Today’s New York Times has a very interesting article about some of the internet dissidents in China who are discovering, creating, and publicizing ways to get around China’s Great Firewall. What’s particularly interesting is the way the article documents how people who were otherwise non-political were driven to activism in the face of repression.
In almost every instance, the resistance has been fired by the surprise and indignation when people bumped up against a system that they had only vaguely suspected existed. “I had had an impression that some kind of mechanism controls the Internet in China, but I had no idea about the Great Firewall,” said Pan Liang, a writer of children’s literature and a Web site operator who first learned the extent of the controls after a friend’s blog was blocked. “I was really annoyed at first,” Mr. Pan said. “Then the 17th Party Congress came, and I received an order that my Web site, which is about children’s literature, had to close its message board. It made me even angrier.”
Like others, Mr. Pan used his Web page to post solutions for overcoming the restrictions to some banned sites…
The article also makes clear that the levels of internet censorship are rising as the Beijing Olympics approach. Access to information is tightening, more Chinese internet police are being deployed, and the PRC government is cracking down on dissidents. The Olympics has had the opposite effect from what was promised by the IOC and the Beijing government: there is more censorship and less freedom as the government increasingly fears that the world will see that China is anything but a “harmonious society.”

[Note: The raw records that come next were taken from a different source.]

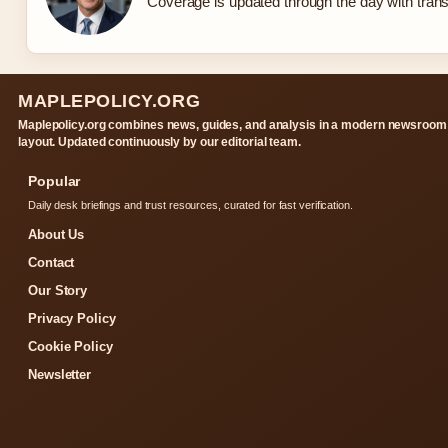
Coverage is updated through the day with tran
MAPLEPOLICY.ORG
Maplepolicy.org combines news, guides, and analysis in a modern newsroom
layout. Updated continuously by our editorial team.
Popular
Daily desk briefings and trust resources, curated for fast verification.
About Us
Contact
Our Story
Privacy Policy
Cookie Policy
Newsletter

What is sad, though, is that the Olympics could have been a moment for China’s communist government to genuinely liberalize, to open up their country to the democratizing forces of free speech, free press, and access to a free and open internet. Instead, they have promised that while arresting more and more dissidents, writers, and critics. The Chinese government has shown more of themselves in their illiberal actions than giving the world a candid view into their country ever could have.
The NYT also has a blistering editorial criticizing China’s march away from freedom in advance of the Olympics.